Gov. Murphy has been working on getting five states and Puerto Rico to share crime gun information. Meanwhile, a pair of New Jersey legislators want to hide information about another deadly weapon, the motor vehicle. That's both ironic and misguided.
State Sens. Nicholas Scutari (D., Union) and Nicholas Sacco (D., Bergen) have recently sponsored a bill that would ban the state from giving other states the names and addresses of drivers who are caught on camera blowing off red lights or speeding. The argument for the ban: New Jersey shouldn't help other states track down and fine New Jersey residents when they are not subject to traffic cameras in their home state.
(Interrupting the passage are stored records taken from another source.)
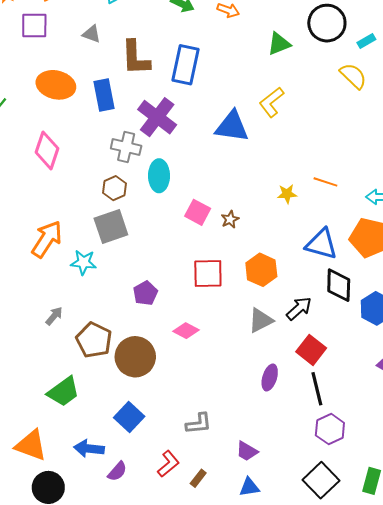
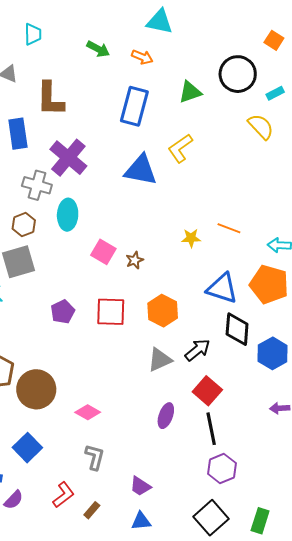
blue rectangle: (185, 65) -> (134, 106), moved
purple pentagon: (145, 293) -> (63, 312), moved
pink diamond: (186, 331) -> (88, 412), moved
gray L-shape: (199, 424) -> (95, 457), turned -72

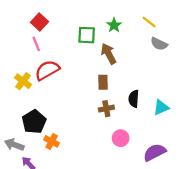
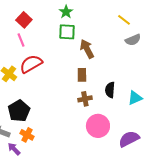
green star: (114, 25) -> (66, 12), moved
gray semicircle: (159, 44) -> (133, 40), turned -49
pink circle: (121, 138) -> (98, 126), size x1.5
orange cross: (52, 141) -> (27, 135), moved

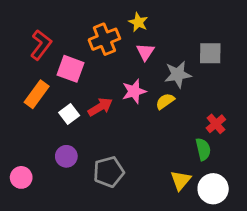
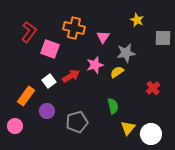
yellow star: (138, 22) -> (137, 20), moved
orange cross: (104, 39) -> (74, 28), turned 35
gray square: (210, 53) -> (163, 38), moved
orange rectangle: (37, 94) -> (26, 96), moved
green semicircle: (203, 149) -> (113, 106), moved

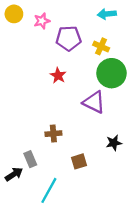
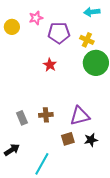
yellow circle: (14, 14) -> (12, 27), moved
purple triangle: (94, 102) -> (80, 116), moved, turned -40
black star: (114, 143) -> (91, 140), moved
gray rectangle: (30, 159) -> (22, 118), moved

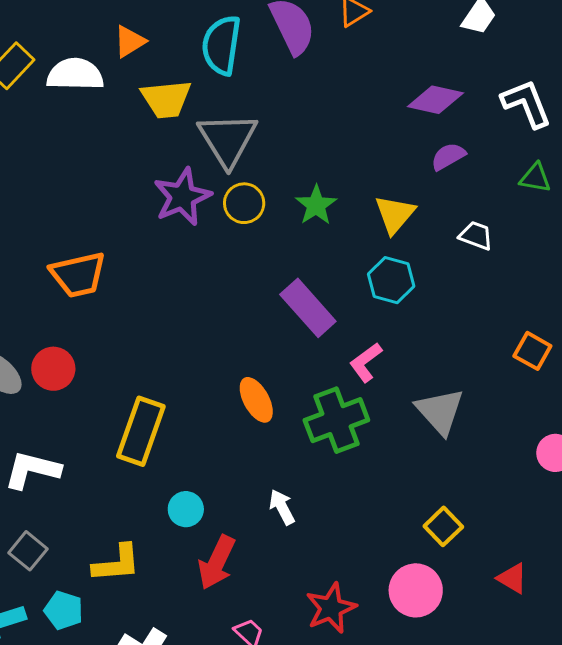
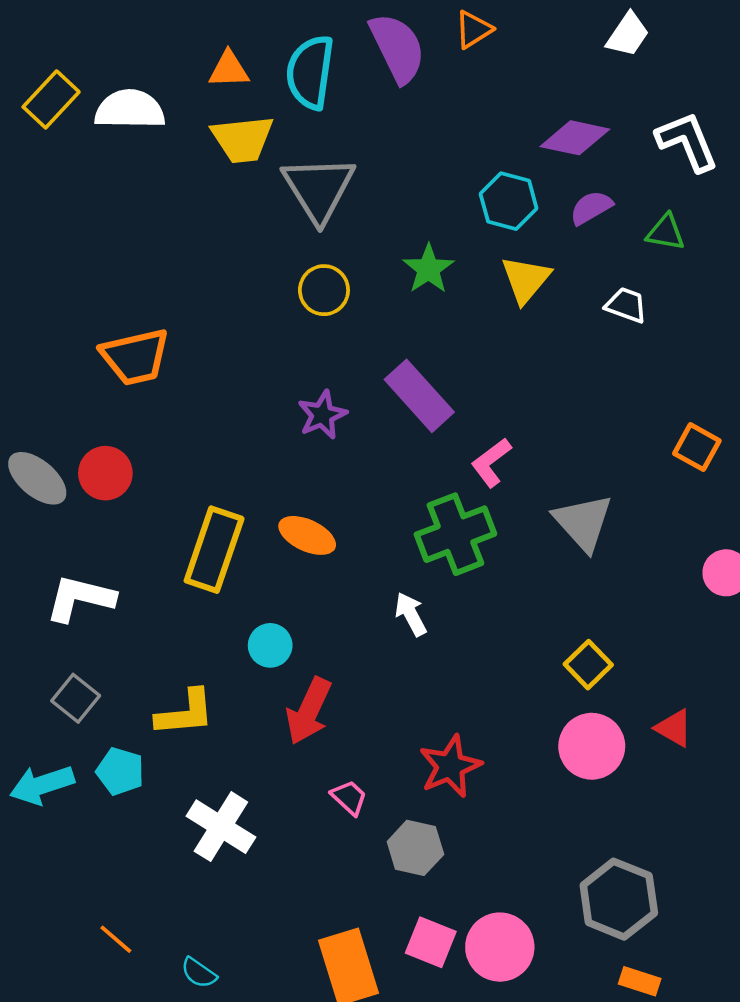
orange triangle: (130, 41) -> (229, 70), moved, turned 30
green triangle: (535, 178) -> (666, 232), moved
purple star: (182, 197) -> (322, 415), moved, size x0.7
yellow circle: (244, 203) -> (324, 290), moved
cyan hexagon: (391, 280) -> (509, 201), moved
orange ellipse: (256, 400) -> (307, 535), moved, turned -36
white arrow: (282, 507) -> (411, 614), moved
pink circle: (416, 590) -> (592, 746), moved

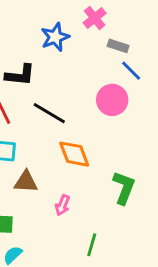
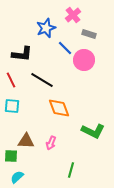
blue line: (131, 71) -> (65, 48), moved
pink circle: (112, 100) -> (84, 60), moved
brown triangle: (26, 182) -> (26, 141), moved
green L-shape: (124, 188) -> (93, 131), turned 95

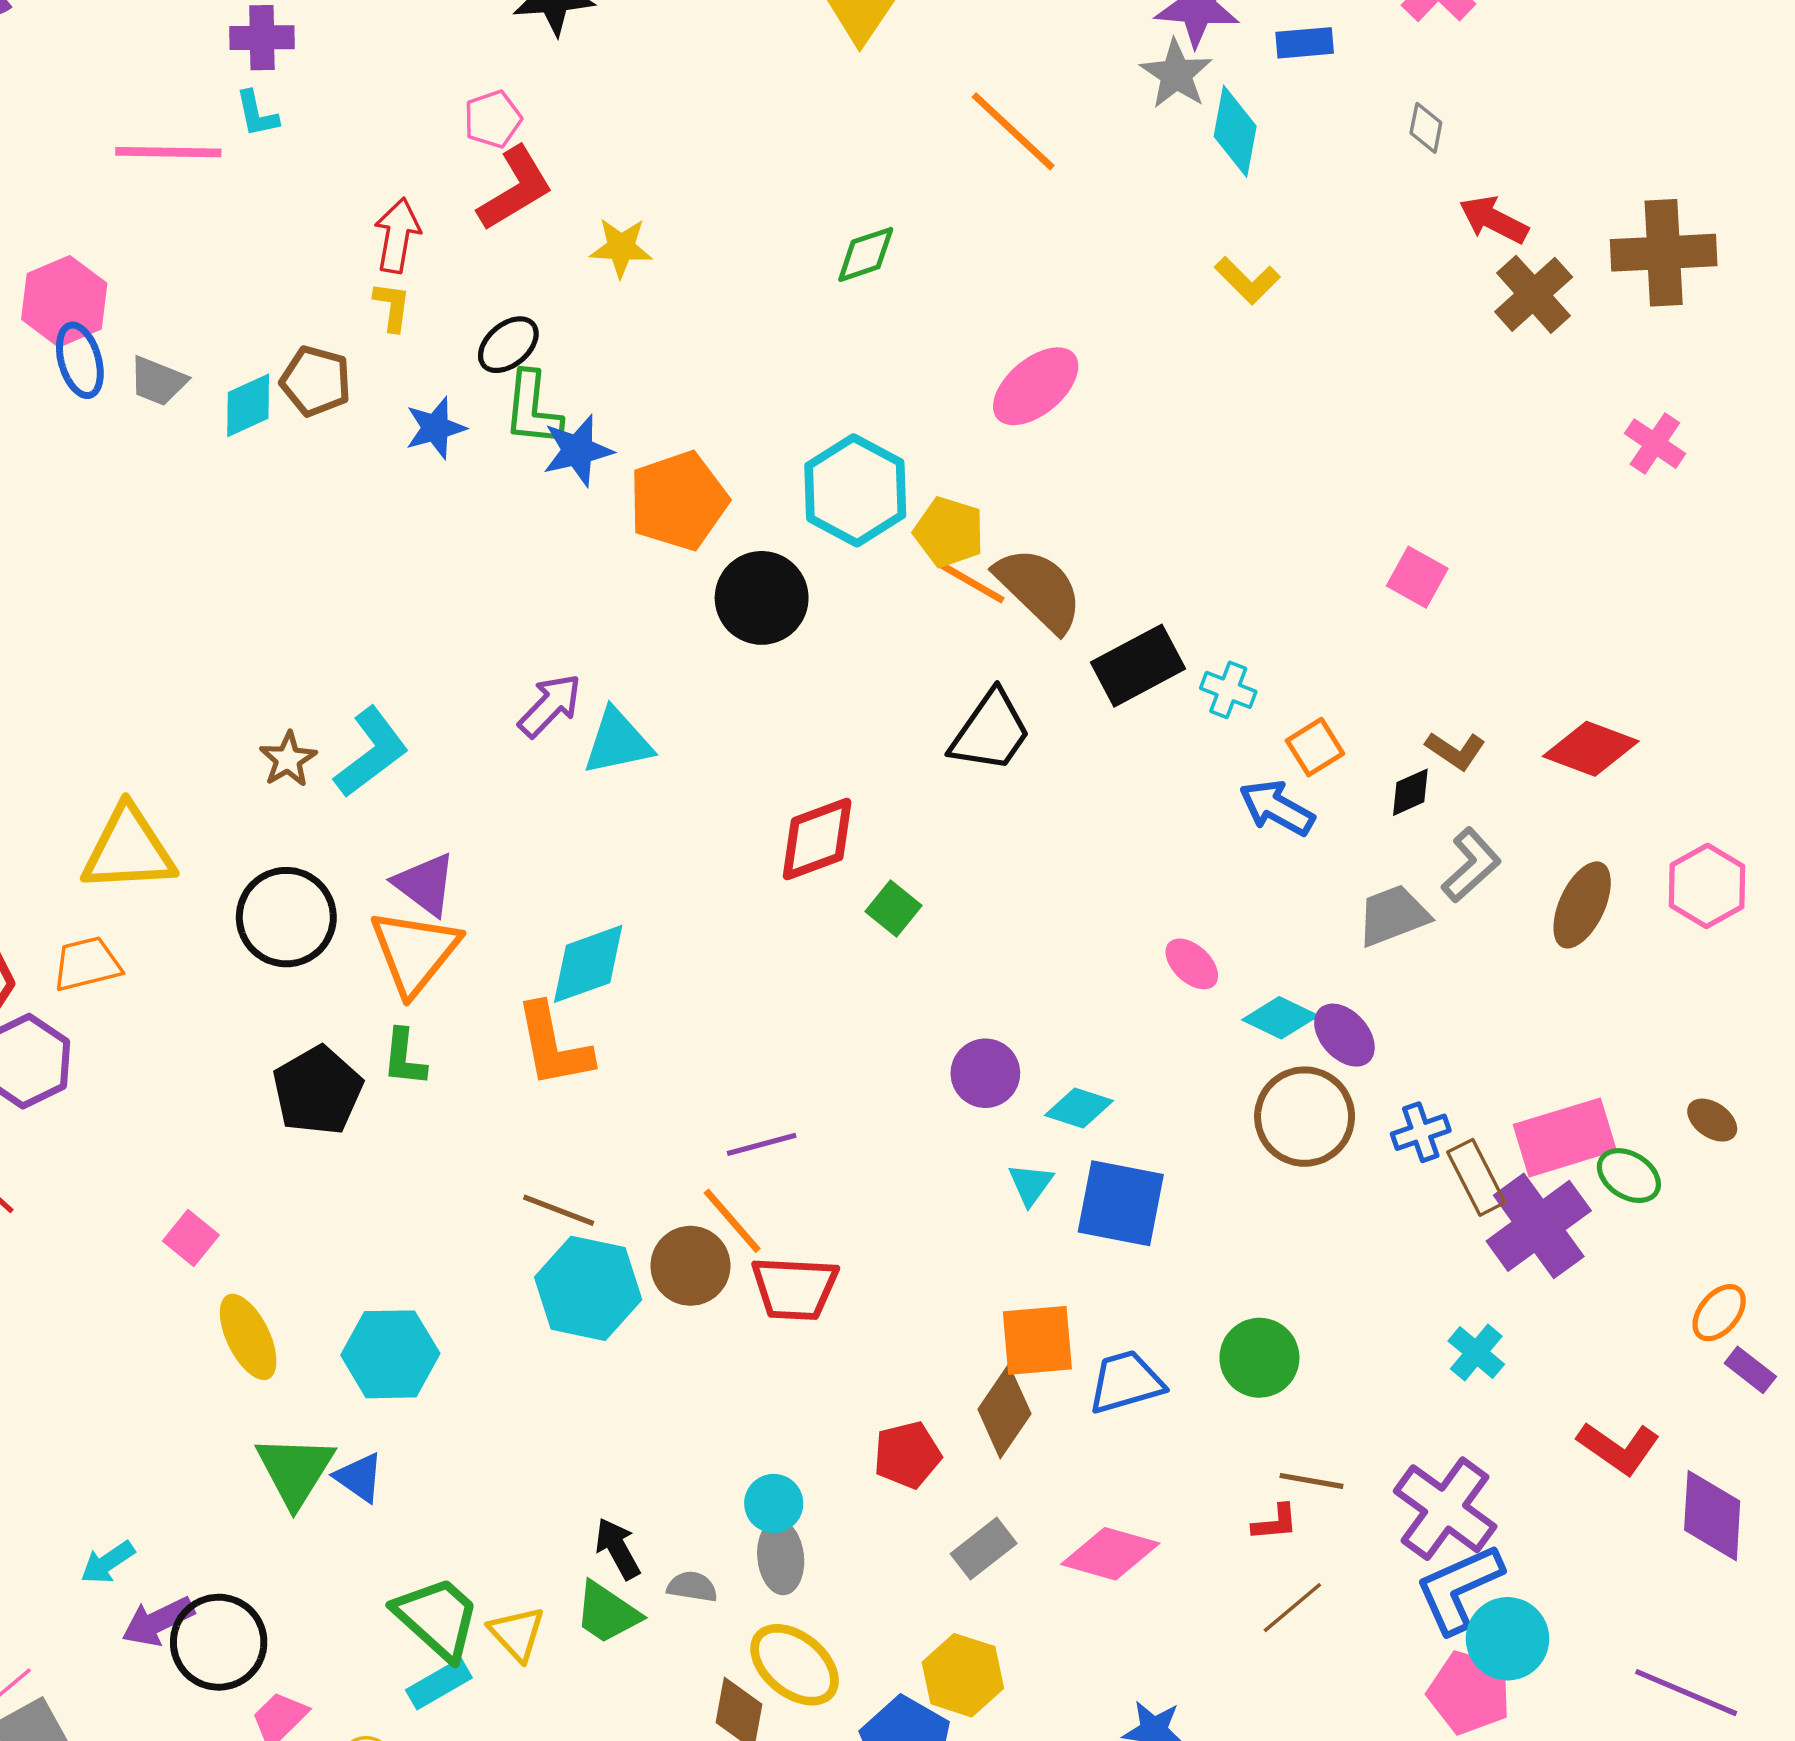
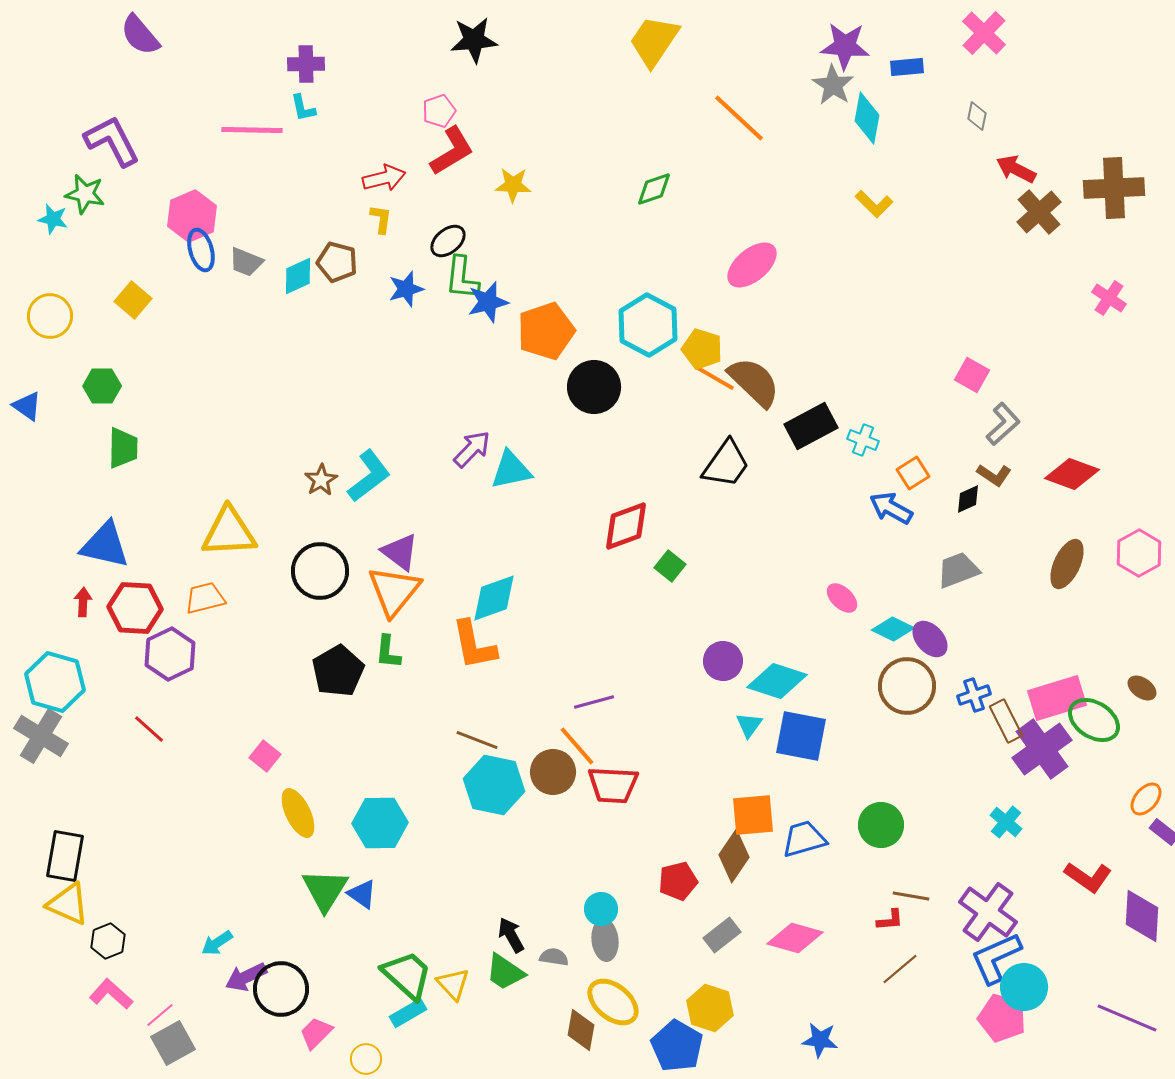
red arrow: (397, 235) -> (384, 178), turned 66
gray L-shape: (1471, 865) -> (1003, 424), moved
cyan diamond: (1079, 1108) -> (777, 681), size x1.5
green ellipse: (1629, 1176) -> (1094, 720), size x1.4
In 2014, New Jersey abandoned the cameras after a five-year pilot following an uproar from residents and complaints that the cameras weren't accurate. That's Jersey's business. Other states still use the cameras and find they have slowed down traffic, which traffic enforcement officials say is a key to preventing fatalities on the road.
"States should not shield dangerous, reckless drivers from getting tickets for putting motorists, pedestrians and cyclists at risk in another state," says Russ Rader, senior vice president of communications for the Insurance Institute for Highway Safety.
He's right. In July, his organization reported that the crash rates in cities that abandoned red-light cameras shot up 30 percent. Fatalities went up 16 percent.
According to the latest federal statistics, more than 37,000 people died in car accidents in 2016. Speed was a factor in about 10,000 deaths and running red lights was a factor in more than 800 deaths. Of course, there are other factors in crashes, including road conditions, distracted drivers on cellphones, drunk or drowsy drivers, and failure to use seat belts. They all add up to a lot of damage. In New Jersey, there were 301,000 fatal and nonfatal crashes in 2016. In Pennsylvania — a state with an area five times the size of New Jersey — there were 121,000.
Locally, some of those crashes have occurred on Roosevelt Boulevard, among Philadelphia's most dangerous roads. Rep. John Taylor (R., Philadelphia) has authored a bill to let Philadelphia use speed cameras in a pilot program. There's a good reason. So far this year, 11 people have died on the Boulevard, locally known as the "killevard." As recently as Monday, a girl riding a bike was injured when she was struck by a hit-and-run driver.
That road is utilized by New Jersey drivers. If Taylor's bill makes it through the legislature, should Jersey drivers be able to turn the boulevard into a drag strip when the cops aren't looking?
Gov. Murphy has enlisted other states to crack down on the illegal gun trade, which is a laudable use of interstate cooperation. But he shouldn't let his own state export death and destruction by giving Jersey drivers a free pass from speed and red-light cameras.